» **Work item**
Using the material below, print a verbatim copy of every line from the one containing "Cars Pictures" through the one containing "Treadmill acting up", inclusive, and omit the pictures.

» **Data provided**
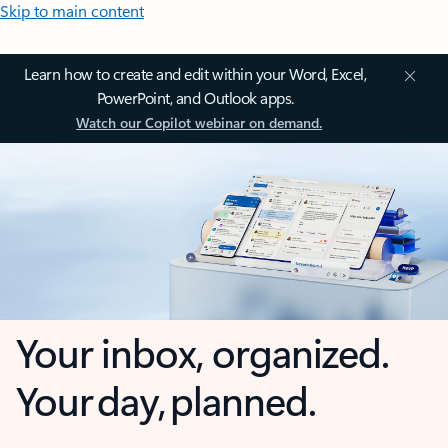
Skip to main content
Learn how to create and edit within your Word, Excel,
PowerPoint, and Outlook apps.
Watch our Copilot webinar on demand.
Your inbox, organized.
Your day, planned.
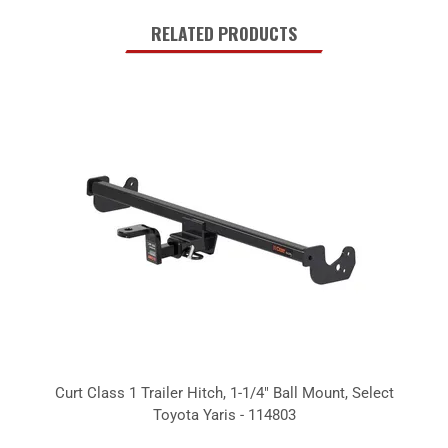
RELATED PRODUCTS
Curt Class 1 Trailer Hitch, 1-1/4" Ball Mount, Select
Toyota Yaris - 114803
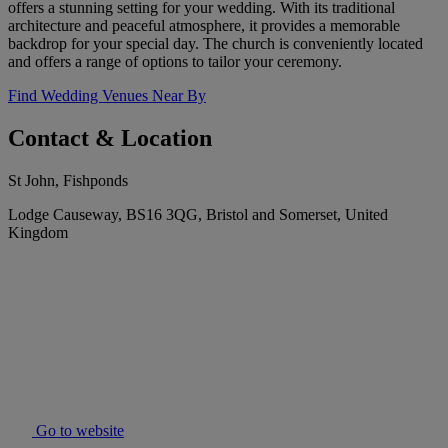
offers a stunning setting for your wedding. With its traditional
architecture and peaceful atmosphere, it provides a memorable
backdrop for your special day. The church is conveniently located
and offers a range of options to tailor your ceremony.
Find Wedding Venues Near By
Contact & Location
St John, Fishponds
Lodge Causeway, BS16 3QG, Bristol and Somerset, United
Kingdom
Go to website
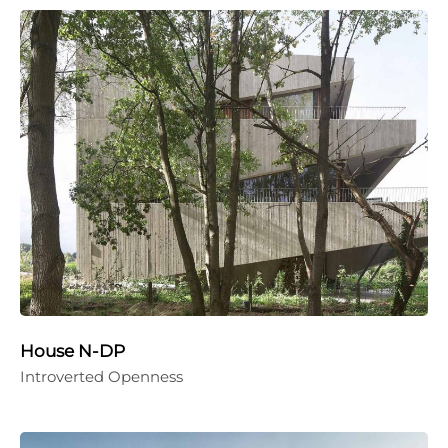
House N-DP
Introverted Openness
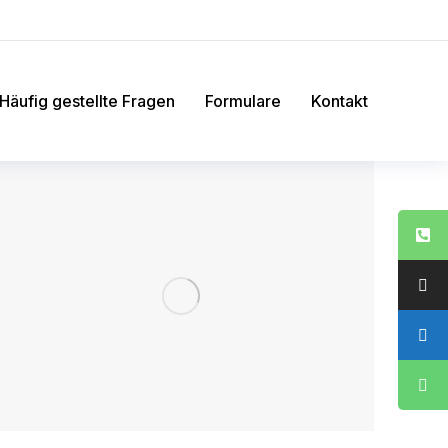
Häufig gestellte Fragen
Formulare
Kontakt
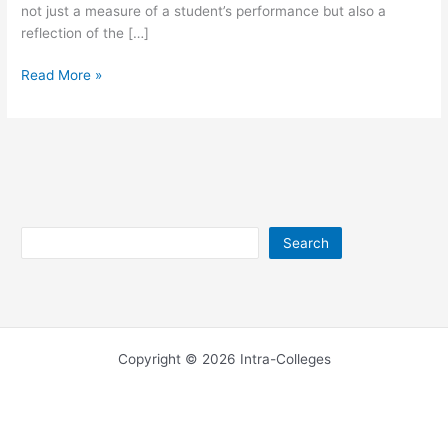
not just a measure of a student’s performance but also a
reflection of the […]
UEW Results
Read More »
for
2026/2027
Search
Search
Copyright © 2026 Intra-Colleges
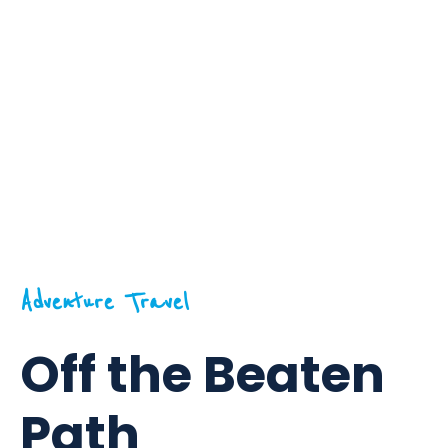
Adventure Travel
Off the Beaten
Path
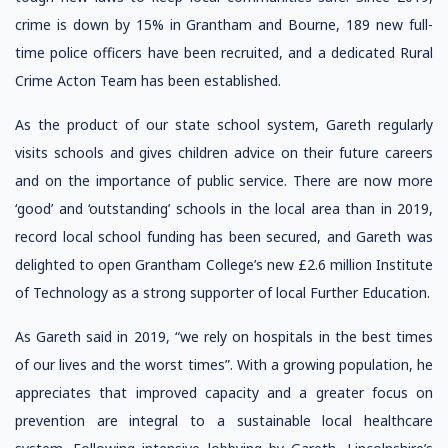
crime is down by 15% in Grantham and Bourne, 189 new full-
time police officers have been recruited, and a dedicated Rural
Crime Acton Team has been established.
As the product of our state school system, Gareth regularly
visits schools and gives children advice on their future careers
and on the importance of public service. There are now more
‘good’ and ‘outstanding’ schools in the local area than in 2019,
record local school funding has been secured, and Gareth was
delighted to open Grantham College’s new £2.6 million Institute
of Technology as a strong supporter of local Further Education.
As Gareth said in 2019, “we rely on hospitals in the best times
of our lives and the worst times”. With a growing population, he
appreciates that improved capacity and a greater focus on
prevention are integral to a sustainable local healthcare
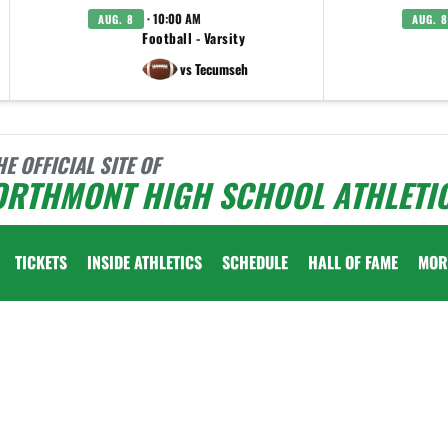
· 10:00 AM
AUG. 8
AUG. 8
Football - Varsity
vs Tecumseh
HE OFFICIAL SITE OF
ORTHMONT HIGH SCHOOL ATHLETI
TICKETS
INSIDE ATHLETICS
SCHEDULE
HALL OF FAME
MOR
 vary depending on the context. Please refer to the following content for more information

---

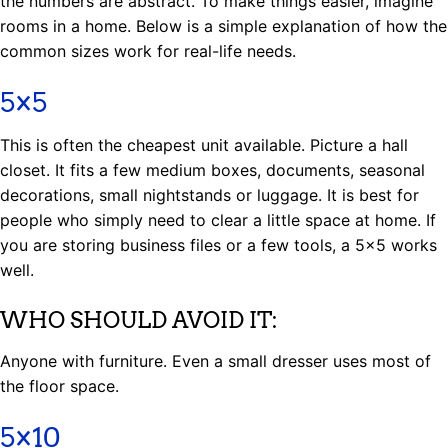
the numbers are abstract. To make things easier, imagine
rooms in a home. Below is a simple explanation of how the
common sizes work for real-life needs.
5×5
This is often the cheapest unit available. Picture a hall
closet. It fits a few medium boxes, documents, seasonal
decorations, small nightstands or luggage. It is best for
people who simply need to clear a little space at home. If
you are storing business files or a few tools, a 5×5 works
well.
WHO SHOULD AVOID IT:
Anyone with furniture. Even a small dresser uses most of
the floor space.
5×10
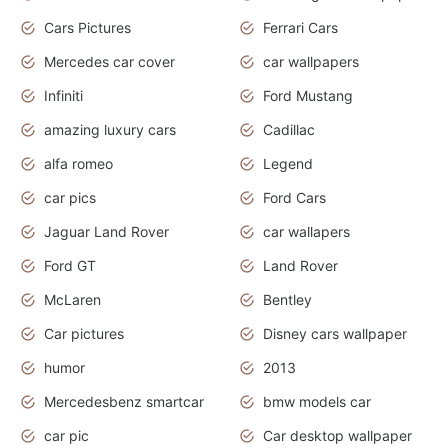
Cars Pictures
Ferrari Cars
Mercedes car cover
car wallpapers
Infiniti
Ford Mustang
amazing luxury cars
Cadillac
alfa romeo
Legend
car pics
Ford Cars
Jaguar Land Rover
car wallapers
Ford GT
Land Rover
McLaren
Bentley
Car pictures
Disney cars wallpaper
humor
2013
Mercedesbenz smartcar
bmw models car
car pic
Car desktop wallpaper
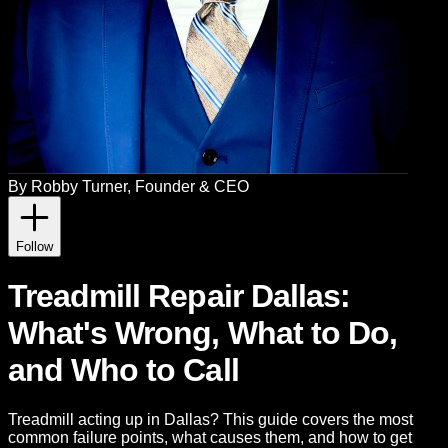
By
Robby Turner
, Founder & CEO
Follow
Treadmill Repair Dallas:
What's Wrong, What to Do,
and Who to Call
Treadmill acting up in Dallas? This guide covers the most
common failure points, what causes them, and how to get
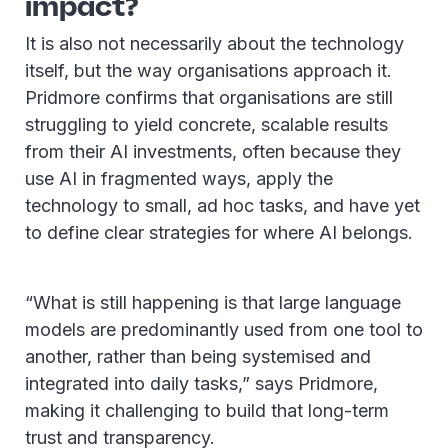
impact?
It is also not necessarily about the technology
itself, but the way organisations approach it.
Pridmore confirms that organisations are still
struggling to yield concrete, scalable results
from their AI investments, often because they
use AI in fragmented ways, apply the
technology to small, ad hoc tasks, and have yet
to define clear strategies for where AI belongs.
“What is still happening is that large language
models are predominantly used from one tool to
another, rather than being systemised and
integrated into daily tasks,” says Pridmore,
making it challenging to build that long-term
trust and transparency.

» **Task solution**
Cars Pictures
Ferrari Cars
Mercedes car cover
car wallpapers
Infiniti
Ford Mustang
amazing luxury cars
Cadillac
alfa romeo
Legend
car pics
Ford Cars
Jaguar Land Rover
car wallapers
Ford GT
Land Rover
McLaren
Bentley
Car pictures
Disney cars wallpaper
humor
2013
Mercedesbenz smartcar
bmw models car
car pic
Car desktop wallpaper
By
Robby Turner
, Founder & CEO
Follow
Treadmill Repair Dallas:
What's Wrong, What to Do,
and Who to Call
Treadmill acting up in Dallas? This guide covers the most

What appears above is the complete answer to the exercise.